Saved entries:

· · ·

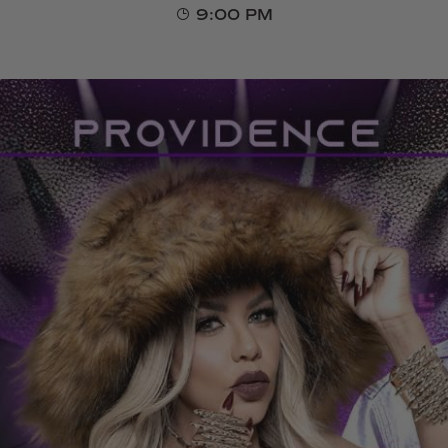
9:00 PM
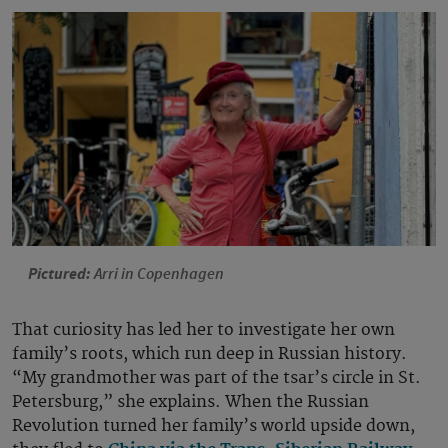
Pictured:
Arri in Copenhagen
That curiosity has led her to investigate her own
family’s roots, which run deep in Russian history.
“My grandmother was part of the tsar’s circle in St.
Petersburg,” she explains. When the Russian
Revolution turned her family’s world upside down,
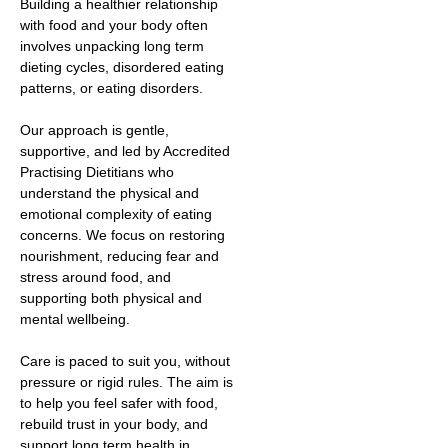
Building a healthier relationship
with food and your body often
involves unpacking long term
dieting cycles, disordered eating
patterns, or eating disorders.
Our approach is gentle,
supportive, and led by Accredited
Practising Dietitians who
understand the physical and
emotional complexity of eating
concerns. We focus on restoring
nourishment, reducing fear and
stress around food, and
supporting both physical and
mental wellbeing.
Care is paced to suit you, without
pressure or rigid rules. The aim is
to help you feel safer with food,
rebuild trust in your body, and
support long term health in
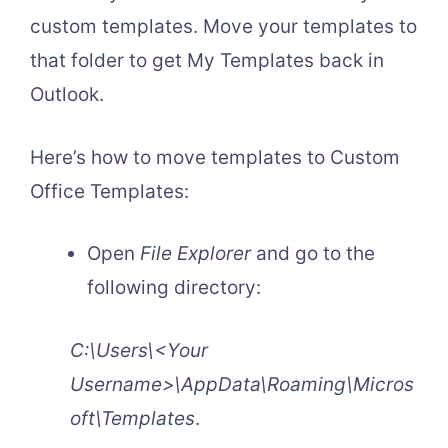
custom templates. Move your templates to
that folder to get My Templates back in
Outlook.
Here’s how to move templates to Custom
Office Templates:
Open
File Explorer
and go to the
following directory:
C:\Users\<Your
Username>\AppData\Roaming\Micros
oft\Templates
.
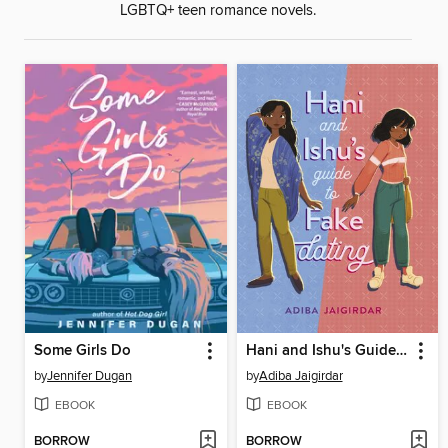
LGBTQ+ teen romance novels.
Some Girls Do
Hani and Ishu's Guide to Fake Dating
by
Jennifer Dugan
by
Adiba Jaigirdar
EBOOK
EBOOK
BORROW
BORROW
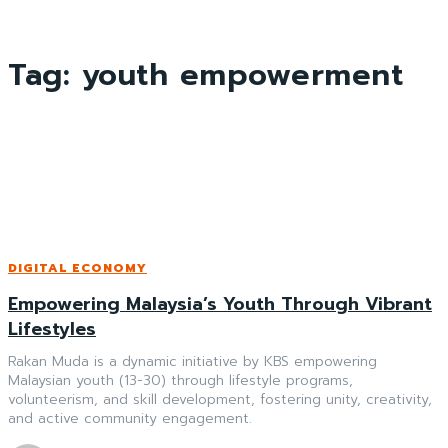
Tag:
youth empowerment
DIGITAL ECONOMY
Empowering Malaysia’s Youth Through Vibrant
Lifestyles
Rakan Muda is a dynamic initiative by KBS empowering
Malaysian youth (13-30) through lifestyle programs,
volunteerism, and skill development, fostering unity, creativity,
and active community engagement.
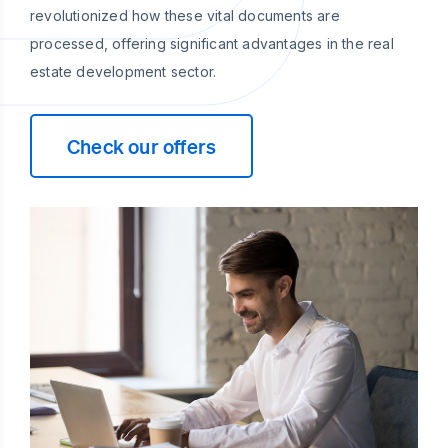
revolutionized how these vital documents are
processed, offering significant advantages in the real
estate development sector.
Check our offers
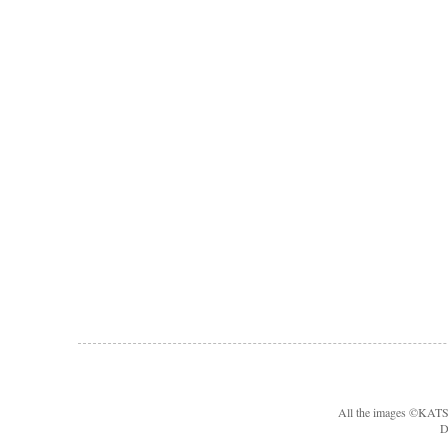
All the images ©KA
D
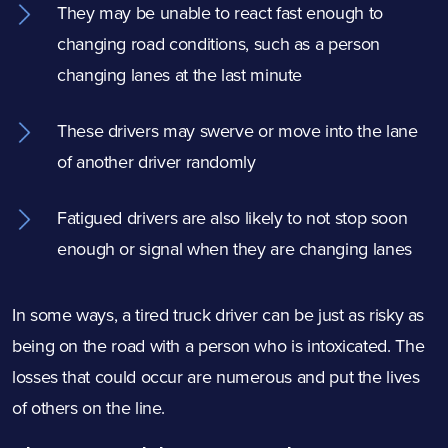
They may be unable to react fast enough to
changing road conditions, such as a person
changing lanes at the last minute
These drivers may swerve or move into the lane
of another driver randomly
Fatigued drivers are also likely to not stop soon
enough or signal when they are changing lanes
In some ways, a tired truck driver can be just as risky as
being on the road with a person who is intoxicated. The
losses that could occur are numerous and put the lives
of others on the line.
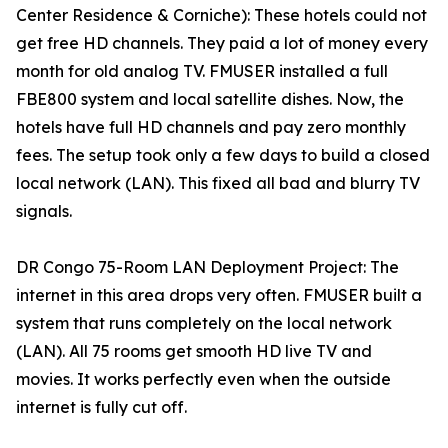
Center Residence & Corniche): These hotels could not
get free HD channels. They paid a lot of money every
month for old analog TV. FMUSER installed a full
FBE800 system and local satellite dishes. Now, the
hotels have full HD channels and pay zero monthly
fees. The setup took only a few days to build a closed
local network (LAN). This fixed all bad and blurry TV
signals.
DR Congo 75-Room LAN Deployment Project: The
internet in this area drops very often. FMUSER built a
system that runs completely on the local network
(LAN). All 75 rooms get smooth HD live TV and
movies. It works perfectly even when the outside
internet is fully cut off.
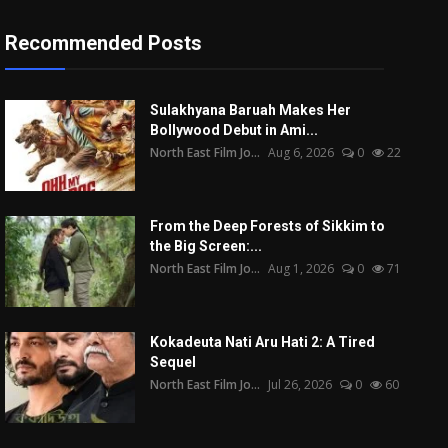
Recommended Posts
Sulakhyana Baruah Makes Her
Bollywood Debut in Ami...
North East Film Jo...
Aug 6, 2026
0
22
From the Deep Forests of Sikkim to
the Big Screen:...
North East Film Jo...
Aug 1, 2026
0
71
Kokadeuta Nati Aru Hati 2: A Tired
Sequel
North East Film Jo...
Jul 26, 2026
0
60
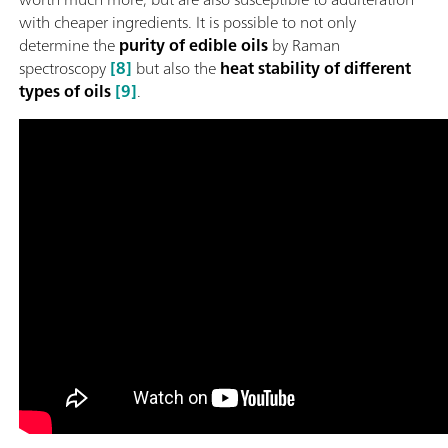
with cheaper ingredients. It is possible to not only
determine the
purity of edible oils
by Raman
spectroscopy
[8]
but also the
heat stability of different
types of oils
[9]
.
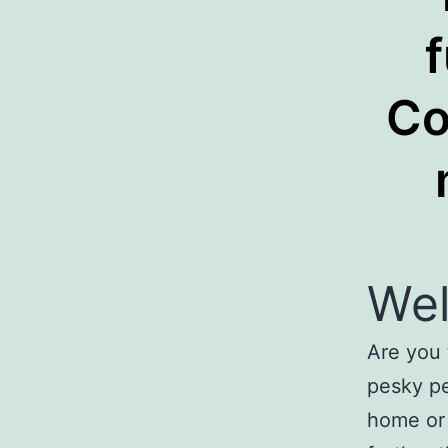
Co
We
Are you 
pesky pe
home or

· · ·

**ABOUT THIS TASK:** Write out, word for word, the stretch of entries that begins at the line with "Jennifer Dugan" and ends at the line with "losses that could". Pictures do not belong in it.

**EXERCISE RESULT:**
Jennifer Dugan
by
Adiba Jaigirdar
EBOOK
EBOOK
BORROW
BORROW
Tag:
youth empowerment
DIGITAL ECONOMY
Empowering Malaysia’s Youth Through Vibrant
Lifestyles
Rakan Muda is a dynamic initiative by KBS empowering
Malaysian youth (13-30) through lifestyle programs,
volunteerism, and skill development, fostering unity, creativity,
and active community engagement.
revolutionized how these vital documents are
processed, offering significant advantages in the real
estate development sector.
Check our offers
All the images ©KA
D
They may be unable to react fast enough to
changing road conditions, such as a person
changing lanes at the last minute
These drivers may swerve or move into the lane
of another driver randomly
Fatigued drivers are also likely to not stop soon
enough or signal when they are changing lanes
In some ways, a tired truck driver can be just as risky as
being on the road with a person who is intoxicated. The
losses that could occur are numerous and put the lives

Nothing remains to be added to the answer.